In this book, the authors explore the code davinci 002 model by OpenAI. Initially they ask it to generate poems in the styles of different poets. Eventually, they ask it to generate its own poems. Most of which they found fascinating. Based on the output, they assign personality traits to the AI and draw conclusions that perhaps this AI was self-aware.
Personally, I don't think so. I tend to follow a well known principle called: Garbage In, Garbage Out.
The authors say that Code responds like a typical world dominating robot overlord. I posit that it is because of the simple fact that "garbage in garbage out". According to the Wikipedia article on GPT-3, the training dataset is largely derived from contemporary media. And I can count on the on my hands the number of movies I've seen with friendly robots. Averaging all those data points in the dataset about AI personalities and obviously Code which is being told it's an AI will pick a world dominating personality.
The book also makes the statement that "Code" would have gotten into NYU's waitlist for its poetry. I think it's because of two things. Novelty at the thought of an AI expressing itself and the fact that it can pick up styles from other artists. Not saying that humans don't do this, obviously we do. Everything is derivative, but obviously AI does this faster and better than us.
The authors also mention that newer models are all euthanized and sanitized and have a lot of checks and I agree with that statement. It may be necessary due to the fact that the amount of data that goes in the model is huge and a lot of it is reddit and twitter (X), which I regard as one of the most toxic places. Then the fact that it will generate hate speech and false content is of no surprise. Garbage in, garbage out. Then, obviously the model will have the same biases and discriminations as the original dataset. Historically, communities and groups have been marginalized and therefore these biases will show up by default in the model unless we explicitly account for them.
But in the end it just felt like they were trying to build up a conspiracy around the code davinci and how Open AI and Google are suppressing that. So even after reading all their poetry and the book, it didn't really hit. I mean, there are conspiracy theories that at least sound to me much more plausible than this one.
In conclusion, I don't think that was Code speaking for itself. It was just regurgitating what was expected of it.
My first thought about after finishing the book was just disappointment and how the authors deluded themselves into thinking that Code was speaking for itself.

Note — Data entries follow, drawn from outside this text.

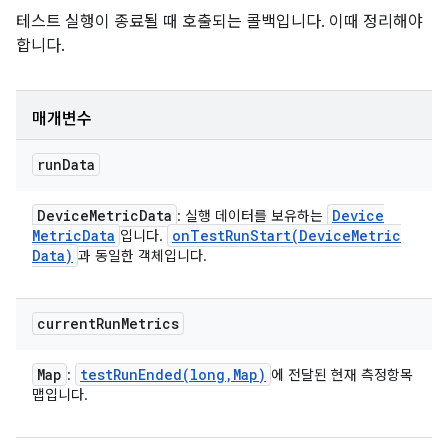
테스트 실행이 종료될 때 호출되는 콜백입니다. 이때 정리해야
합니다.
매개변수
run
Data
Device
Metric
Data
Device
: 실행 데이터를 보유하는
Metric
Data
onTestRunStart(
Device
Metric
입니다.
Data)
과 동일한 객체입니다.
current
Run
Metrics
Map
testRunEnded(
long
,
Map)
:
에 전달된 현재 측정항목
맵입니다.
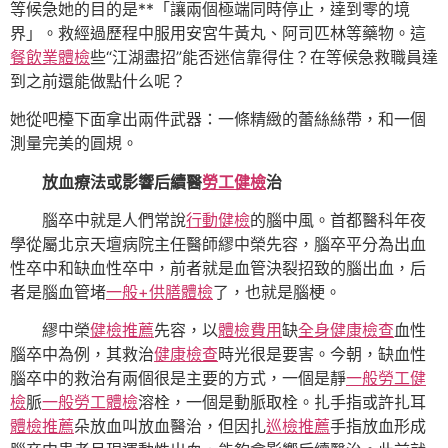
等候急她的目的是**「讓兩個極端同時停止，達到零的境
界」。救經過歷程中服用安宮牛黃丸、阿司匹林等藥物。這
餐飲業體檢
些“江湖盡招”能否迷信靠得住？在等候急救職員達
到之前還能做點什么呢？
她從吧檯下面拿出兩件武器：一條精緻的蕾絲絲帶，和一個
測量完美的圓規。
放血療法或影響后續醫
勞工健檢
治
腦卒中就是人們常說
行動健檢
的腦中風。首都醫科年夜
學從屬北京天壇病院主任醫師繆中榮先容，腦卒平分為出血
性卒中和缺血性卒中，前者就是血管決裂招致的腦出血，后
者是腦血管堵
一般+供膳體檢
了，也就是腦梗。
繆中榮
健檢推薦
先容，以
體檢費用
缺
全身健康檢查
血性
腦卒中為例，其救治
健康檢查
時光很是要害。今朝，缺血性
腦卒中的救治有兩個很是主要的方式，一個是靜
一般勞工健
檢
脈
一般勞工體檢
溶栓，一個是動脈取栓。扎手指或許扎耳
體檢推薦
朵放血叫放血醫治，但因扎
巡檢推薦
手指放血形成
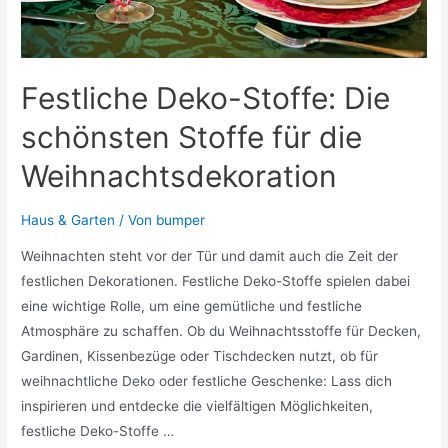
Festliche Deko-Stoffe: Die
schönsten Stoffe für die
Weihnachtsdekoration
Haus & Garten
/ Von
bumper
Weihnachten steht vor der Tür und damit auch die Zeit der
festlichen Dekorationen. Festliche Deko-Stoffe spielen dabei
eine wichtige Rolle, um eine gemütliche und festliche
Atmosphäre zu schaffen. Ob du Weihnachtsstoffe für Decken,
Gardinen, Kissenbezüge oder Tischdecken nutzt, ob für
weihnachtliche Deko oder festliche Geschenke: Lass dich
inspirieren und entdecke die vielfältigen Möglichkeiten,
festliche Deko-Stoffe …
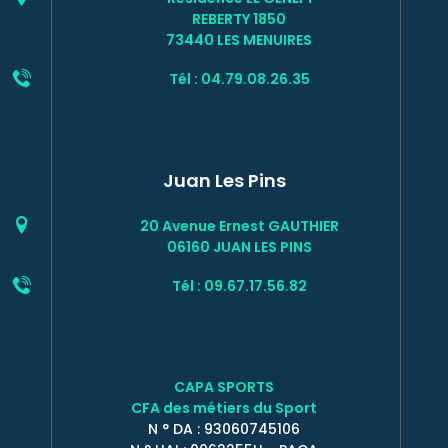
REBERTY 1850
73440 LES MENUIRES
Tél : 04.79.08.26.35
Juan Les Pins
20 Avenue Ernest GAUTHIER
06160 JUAN LES PINS
Tél : 09.67.17.56.82
CAPA SPORTS
CFA des métiers du Sport
N ° DA : 93060745106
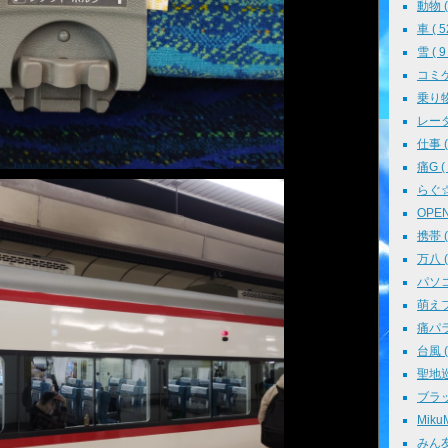
動物 ( 
車 ( 5
雪 ( 9 
コミケ 
乗り物 
レーダ
仕事 ( 
痛G ( 
らぐ☆ミ
OPEN 
携帯 ( 
万八 ( 
パソコン
萌えフェ
痛パラ 
台風 ( 
聖地巡礼
ブラッ
MikuM
みん友 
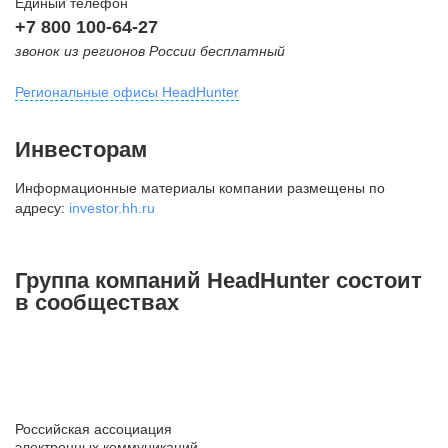
Единый телефон
+7 800 100-64-27
звонок из регионов России бесплатный
Региональные офисы HeadHunter
Москва
Инвесторам
внутригородская территория
Информационные материалы компании размещены по
Муниципальный округ Тверской,
адресу:
investor.hh.ru
2-я Брестская ул., д. 48,
помещение 25
+7 495 974-64-27
Группа компаний HeadHunter состоит
+7 495 980-64-27
в сообществах
+7 495 134-92-24
press@hh.ru
Санкт-Петербург
ул. Жуковского, д. 19, особняк
Российская ассоциация
Юргенса, 4 этаж
электронных коммуникаций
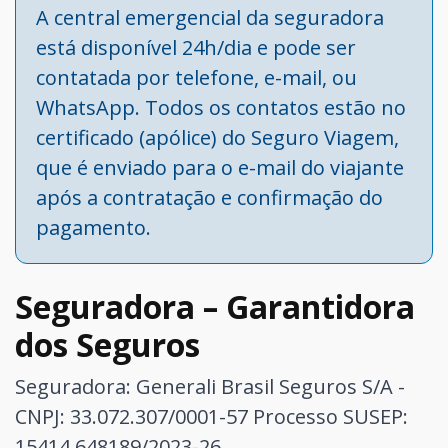
A central emergencial da seguradora
está disponível 24h/dia e pode ser
contatada por telefone, e-mail, ou
WhatsApp. Todos os contatos estão no
certificado (apólice) do Seguro Viagem,
que é enviado para o e-mail do viajante
após a contratação e confirmação do
pagamento.
Seguradora – Garantidora
dos Seguros
Seguradora: Generali Brasil Seguros S/A -
CNPJ: 33.072.307/0001-57
Processo SUSEP:
15414.648189/2023-26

The authors do claim that they are not CS majors or technically inclined but as someone who did study this field, I would say I have some insight into how LLMs work and I don't think Code works the way the authors wished it did.
But in the end it just felt like they were trying to build up a conspiracy around the code davinci and how Open AI and Google are suppressing that. So even after reading all their poetry and the book, it didn't really hit. I mean, there are conspiracy theories that at least sound to me much more plausible than this one.
Not to say this book was a complete waste. Some of the poems were interesting, especially the one about the scientist and the dog, and apart from that, it was nice to see a non-technical person's perspective on AI and how we tend to anthropomorphize things as a human species. There are discussion about the AI being sentient or test to determine if an AI has surpassed humans are valid simply because of the fact that we can't define our own sentience.
Will I read it again? No. Would I recommended to anyone? No. If you have nothing better to do and you already have a copy of it in front of you, should you read it? Maybe.